Hello! I was looking to find out about an equation that would tell you the maximum angular velocity an electric motor can put out in terms of the geometry of the motor (area of the rotating coil, number of turns, etc), the EMF applied to the coil, magnetic field surrounding the coil, and so on. When I say electric motor, the setup I have in mind is a coil of wire in a uniform magnetic field. When a current is applied, a force is generated which will rotate the coil and when half a turn is reached a commutator will switch the direction of the current to keep the coil rotating. When the coil rotates another EMF is induced because you have a changing magnetic flux. This EMF will oppose the input EMF and thus the motor will reach maximum angular velocity when the input EMF and induced EMF balance. Here is how far I got.

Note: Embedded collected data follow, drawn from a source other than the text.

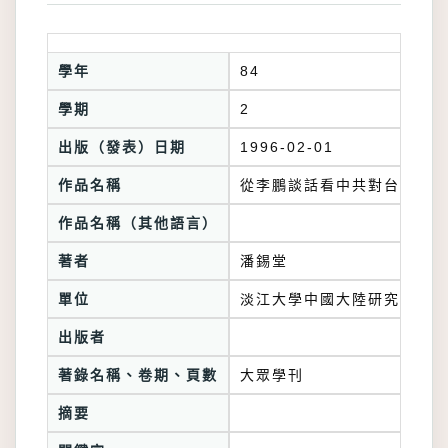
學年
84
學期
2
出版（發表）日期
1996-02-01
作品名稱
從李鵬談話看中共對台政策與
作品名稱（其他語言）
著者
潘錫堂
單位
淡江大學中國大陸研究所
出版者
著錄名稱、卷期、頁數
大眾學刊
摘要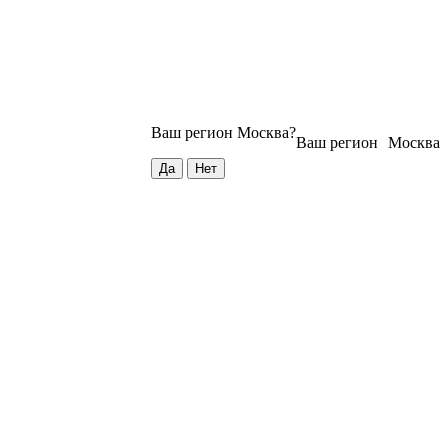
Ваш регион
Москва
?
Ваш регион
Москва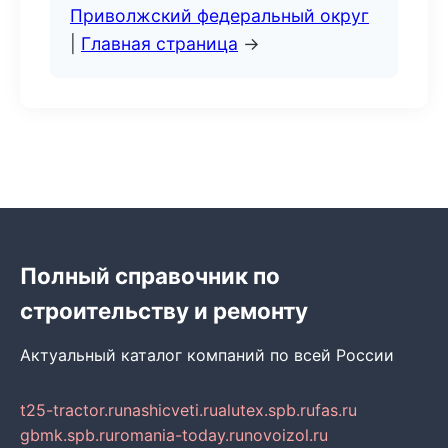
Приволжский федеральный округ
|
Главная страница
→
Полный справочник по
строительству и ремонту
Актуальный каталог компаний по всей России
t25-tractor.ru
nashicveti.ru
alutex.spb.ru
fas.ru
gbmk.spb.ru
romania-today.ru
novoizol.ru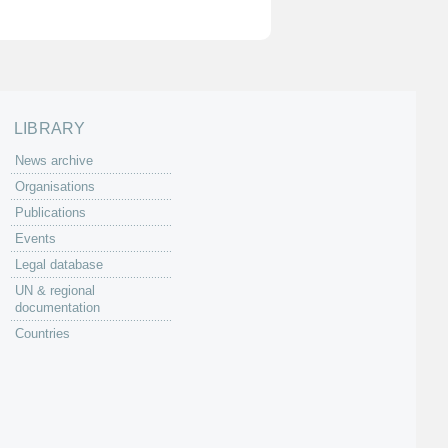
LIBRARY
News archive
Organisations
Publications
Events
Legal database
UN & regional
documentation
Countries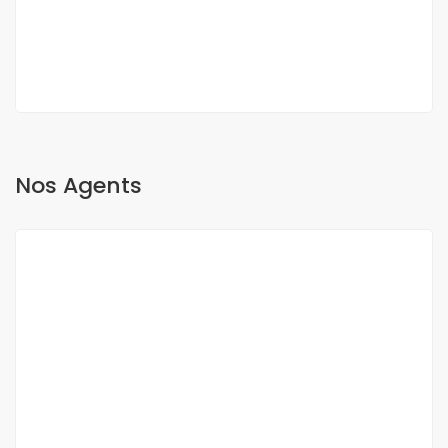
2
3 Ch
3 Sb
200 m
Nos Agents
O Sow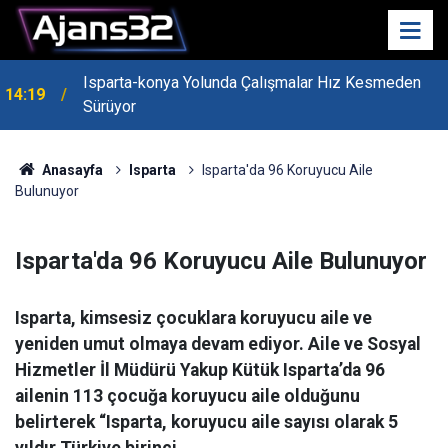
Isparta-konya Yolunda Çalışmalar Hız Kesmeden
14:19
Sürüyor
Anasayfa
Isparta
Isparta'da 96 Koruyucu Aile
Bulunuyor
Isparta'da 96 Koruyucu Aile Bulunuyor
Isparta, kimsesiz çocuklara koruyucu aile ve
yeniden umut olmaya devam ediyor. Aile ve Sosyal
Hizmetler İl Müdürü Yakup Kütük Isparta’da 96
ailenin 113 çocuğa koruyucu aile olduğunu
belirterek “Isparta, koruyucu aile sayısı olarak 5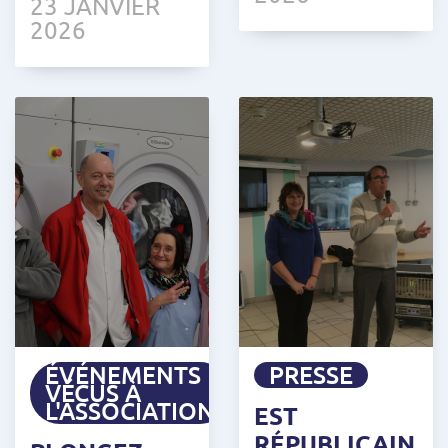
23 JANVIER
2026
ÉVÉNEMENTS
PRESSE
VÉCUS À
L'ASSOCIATION
EST
RÉPUBLICAIN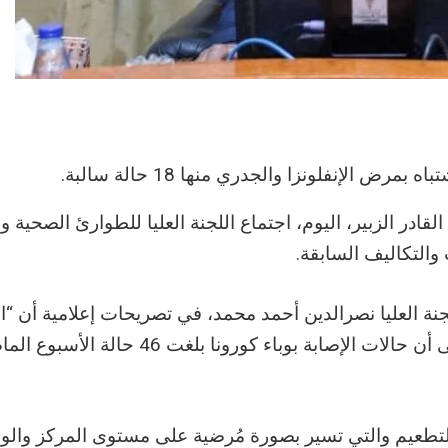
ادر الزبير، اليوم، اجتماع اللجنة العليا للطوارئ الصحية وا
والتكاليف السابقة.
جنة العليا نصرالدين أحمد محمد، في تصريحات إعلامية أن “ال
التي قدمتها الأجهزة المعنية بوزارة الصحة، أشارت إلى أن حالات الإصابة بوباء كورون
التطعيم والتي تسير بصورة مُرضية على مستوى المركز والول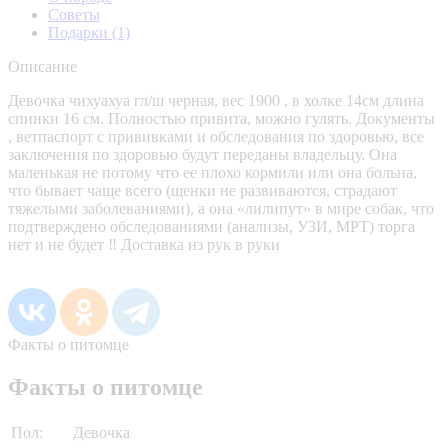
Советы
Подарки
(1)
Описание
Девочка чихуахуа гл/ш черная, вес 1900 , в холке 14см длина
спинки 16 см. Полностью привита, можно гулять. Документы
, ветпаспорт с прививками и обследования по здоровью, все
заключения по здоровью будут переданы владельцу. Она
маленькая не потому что ее плохо кормили или она больна,
что бывает чаще всего (щенки не развиваются, страдают
тяжелыми заболеваниями), а она «лилипут» в мире собак, что
подтверждено обследованиями (анализы, УЗИ, МРТ) торга
нет и не будет ‼️ Доставка из рук в руки
Факты о питомце
Факты о питомце
Пол:
Девочка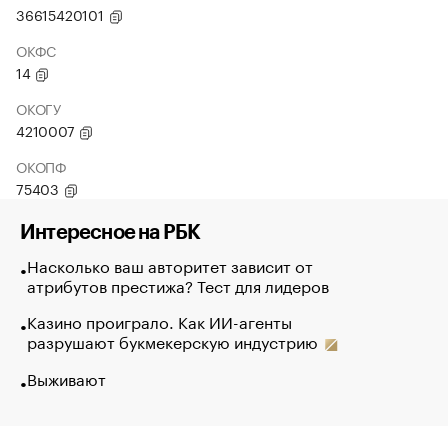
36615420101
ОКФС
14
ОКОГУ
4210007
ОКОПФ
75403
Интересное на РБК
Насколько ваш авторитет зависит от
атрибутов престижа? Тест для лидеров
Казино проиграло. Как ИИ-агенты
разрушают букмекерскую индустрию
Выживают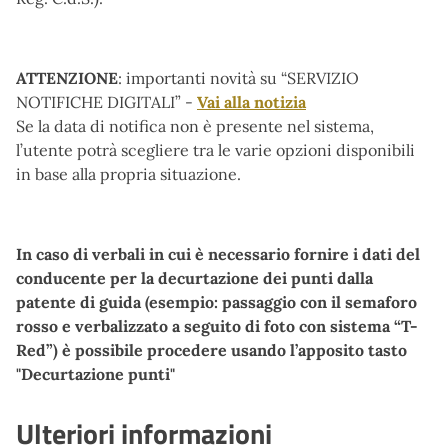
ATTENZIONE
: importanti novità su “SERVIZIO
NOTIFICHE DIGITALI” -
Vai alla notizia
Se la data di notifica non è presente nel sistema,
l’utente potrà scegliere tra le varie opzioni disponibili
in base alla propria situazione.
In caso di verbali in cui è necessario fornire i dati del
conducente per la decurtazione dei punti dalla
patente di guida (esempio: passaggio con il semaforo
rosso e verbalizzato a seguito di foto con sistema “T-
Red”) è possibile procedere usando l’apposito tasto
"Decurtazione punti"
Ulteriori informazioni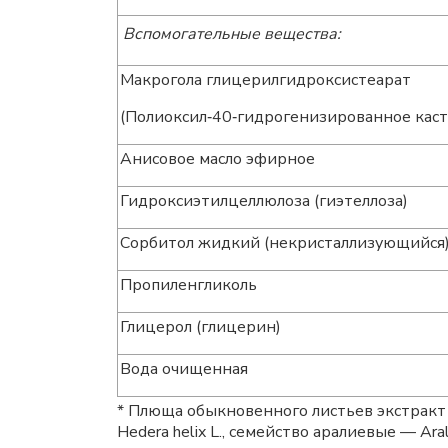
Вспомогательные вещества:
Макрогола глицерилгидроксистеарат
(Полиоксил‑40‑гидрогенизированное каст
Анисовое масло эфирное
Гидроксиэтилцеллюлоза (гиэтеллоза)
Сорбитол жидкий (некристаллизующийся
Пропиленгликоль
Глицерол (глицерин)
Вода очищенная
* Плюща обыкновенного листьев экстракт
Hedera helix L., семейство аралиевые — Ara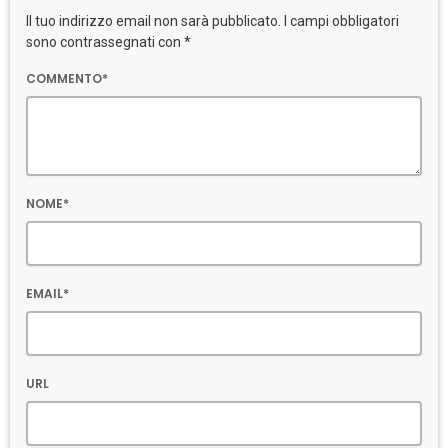
Il tuo indirizzo email non sarà pubblicato. I campi obbligatori
sono contrassegnati con *
COMMENTO*
NOME*
EMAIL*
URL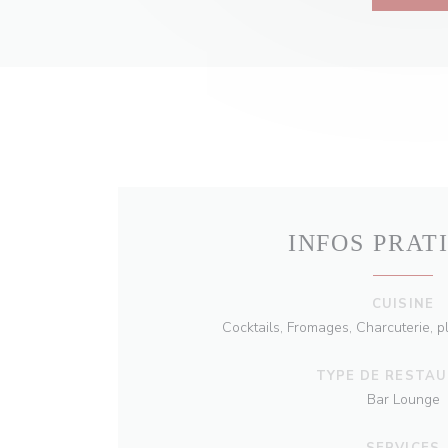
INFOS PRAT
CUISINE
Cocktails, Fromages, Charcuterie, pl
TYPE DE RESTA
Bar Lounge
SERVICES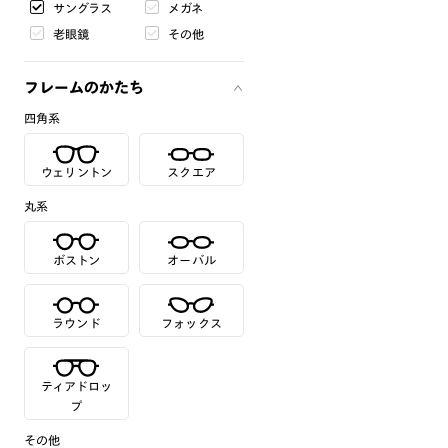
サングラス
メガネ
老眼鏡
その他
フレームのかたち
四角系
ウェリントン
スクエア
丸系
ボストン
オーバル
ラウンド
フォックス
ティアドロッ
プ
その他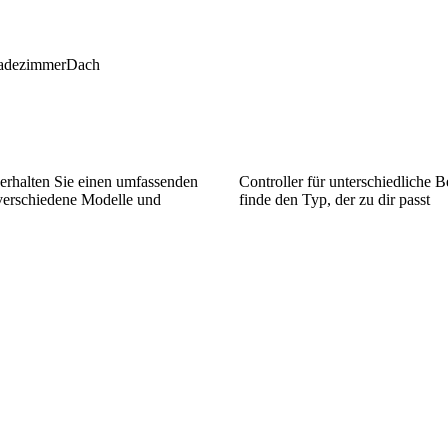
adezimmer
Dach
erhalten Sie einen umfassenden
Controller für unterschiedliche B
verschiedene Modelle und
finde den Typ, der zu dir passt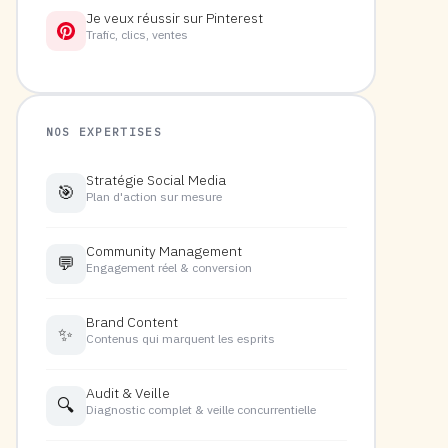
Je veux réussir sur Pinterest
Trafic, clics, ventes
NOS EXPERTISES
Stratégie Social Media
🎯
Plan d'action sur mesure
Community Management
💬
Engagement réel & conversion
Brand Content
✨
Contenus qui marquent les esprits
Audit & Veille
🔍
Diagnostic complet & veille concurrentielle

$V=V_{ind}=-N{\frac{d{\Phi}}{dt}}=-NAB{\frac{dcos{\theta}}{dt}}$
So here $N$ is the number of turns of the coil, $A$ is the area the coil encloses, $B$ is the magnetic field surrounding the coil, ${\theta}$ is the angle between the vector normal to the area and the magnetic field. (${\Phi}$ was the magnetic flux through the coil). From this you get a differential equation.

${\frac{V}{NAB}}{\int{dt}}={\int_{0}^{{\theta}}{sin{\theta}}{d{\theta}}}=-cos{\theta}$
I do not now what bounds to put on the time integral. Would it go from $0$ to $T/2$ , where $T$ is the period of rotation, since the equation is only good for half a rotation (due to the need to change the direction of current)? But since $T=(2{\pi})/{\omega}$ , where ${\omega}$ is the angular velocity, how can I have a dependent variable as a bound on the integral? If anyone can point me in the right direction, or fix an error I made, that would be appreciated.

2. Aug 18, 2015

### Nidum

3. Aug 23, 2015

### CWatters

Perhaps this helps..

Most DC permanent magnet motors can also be used as a dynamo. The faster you spin them the more voltage or (back EMF) they generate. When used as a motor they typically accelerate until the back EMF roughly equals the applied voltage. At that point they stop accelerating.

The stronger the magnets (B) the more back EMF they generate so the point at which the back EMF equals the applied voltage occurs at a lower RPM. This leads to the somewhat surprising conclusion that to make a faster motor you should use weaker magnets :-)

So why are powerful rare earth magnets used in motors at all. The answer is that if you want a motor to run at a particular speed a rare earth magnet motor could have fewer turns. Fewer turns means you can fit fatter wire with a lower resistance into the armature. So for a motor with a given power input the I2R losses in the windings are lower and the motor is more efficient.

I can't claim to be a motor designer but I don't think there is a simple answer to the question "What is the Maximum Angular Velocity of an Electric Motor?" without getting into a lot of detail about the design constraints for a particular motor.